Stripper glitter. Jack and I can add that to our vocabulary. A contribution from the next generation of lap dancees. The glitter lotion must be a new thing. I’m getting old.
“Right. That goddamn stripper glitter. It’s hard to get off.” William purses his lips, trying to solve the riddle.
“Nick, you haven’t been, you must be dying.” Jack tosses the white bag over the table and it lands on my fork.
“Thanks.” I shove it away in my pant pocket and head for the men’s room. I climb the spiral staircase feeling the coke like stones in my pocket. Closing the bathroom door behind me and locking in my solitude gives me a fleeting feeling of comfort and safety, until I pull out the bag and put it on the ledge of the sink. I lean over, hands braced on either side of the sink well the way a person does when he might throw up, and I stare down at the little white bag.
Ten years ago I did blow without thinking much about it. Just isolated moments that did no harm. Of course I knew it wasn’t great. You just need to hear yourself snorting to know something isn’t right. But I didn’t have the knowledge then that it isn’t an isolated moment, that there is a cumulative effect, that it can spread like a cancer through the rest of your life. I was innocent of that then. A kid having fun who didn’t know better, maybe shouldn’t know better. Now I do know better. Doing it now means more.

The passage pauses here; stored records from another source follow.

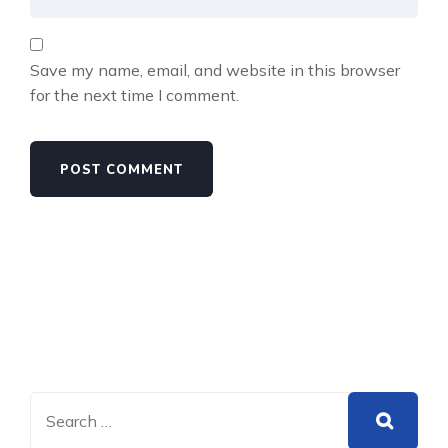
Save my name, email, and website in this browser
for the next time I comment.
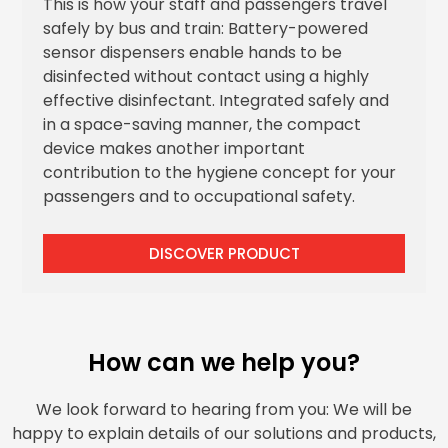
This is how your staff and passengers travel
safely by bus and train: Battery-powered
sensor dispensers enable hands to be
disinfected without contact using a highly
effective disinfectant. Integrated safely and
in a space-saving manner, the compact
device makes another important
contribution to the hygiene concept for your
passengers and to occupational safety.
DISCOVER PRODUCT
How can we help you?
We look forward to hearing from you: We will be
happy to explain details of our solutions and products,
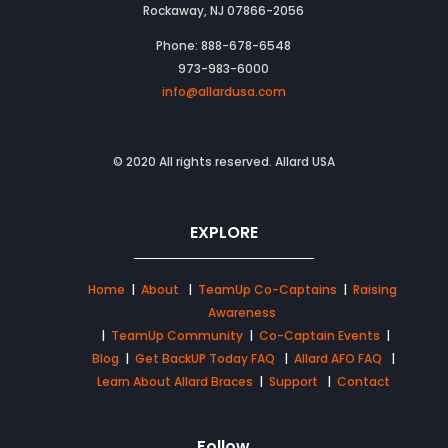
Rockaway, NJ 07866-2056
Phone: 888-678-6548
973-983-6000
info@allardusa.com
© 2020 All rights reserved. Allard USA
EXPLORE
Home
|
About
|
TeamUp Co-Captains
|
Raising
Awareness
|
TeamUp Community
|
Co-Captain Events
|
Blog
|
Get BackUP Today FAQ
|
Allard AFO FAQ
|
Learn About Allard Braces
|
Support
|
Contact
Follow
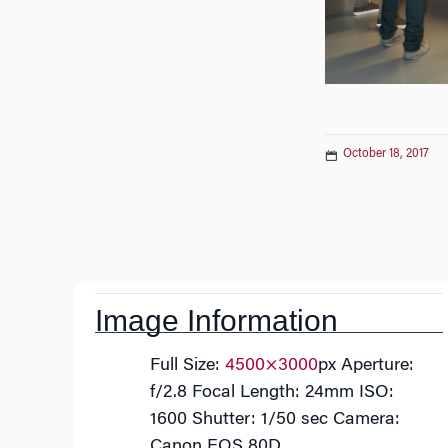
October 18, 2017
Post
navigation
Image Information
Full Size:
4500×3000
px
Aperture:
f/2.8
Focal Length: 24mm
ISO:
1600
Shutter: 1/50 sec
Camera:
Canon EOS 80D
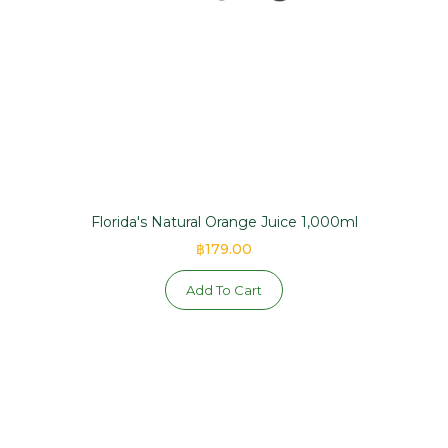
Florida's Natural Orange Juice 1,000ml
฿179.00
Add To Cart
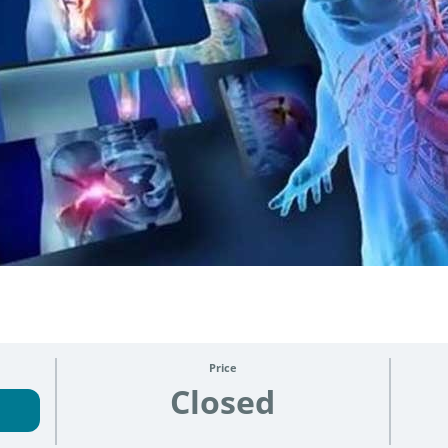
3
Price
Closed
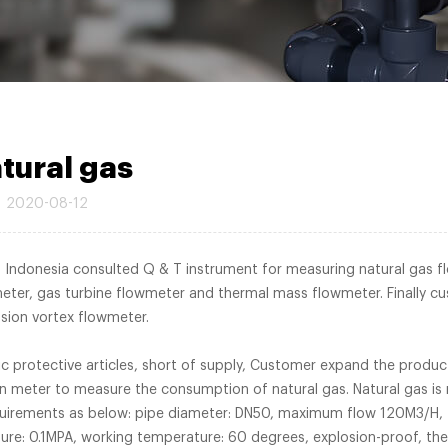
tural gas
2020-08-12
in Indonesia consulted Q & T instrument for measuring natural gas f
er, gas turbine flowmeter and thermal mass flowmeter. Finally c
n and Economical precession vortex flowm
c protective articles, short of supply, Customer expand the produc
on meter to measure the consumption of natural gas. Natural gas is 
equirements as below: pipe diameter: DN50, maximum flow 120M3/H,
: 0.1MPA, working temperature: 60 degrees, explosion-proof, the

I try to imagine William and Woody with a few years more on their twenty-six. They could be like Jack. Like me. Something better or worse. I’m not just on the outside looking in at them. I’m right in the mix. It occurs to me that during their private minutes in the men’s room tonight when the sound of their snorting reached their own ears, they may have had the same thoughts, made similar comparisons to me. I’m not just a spectator holding tickets to the circus. I’m a clown who can’t leave his dysfunctional circus family because he can’t remember who he was before becoming a clown.
I unlock the cellophane bag, dip in my key, lift it to my nostril, and listen to my violent inhale.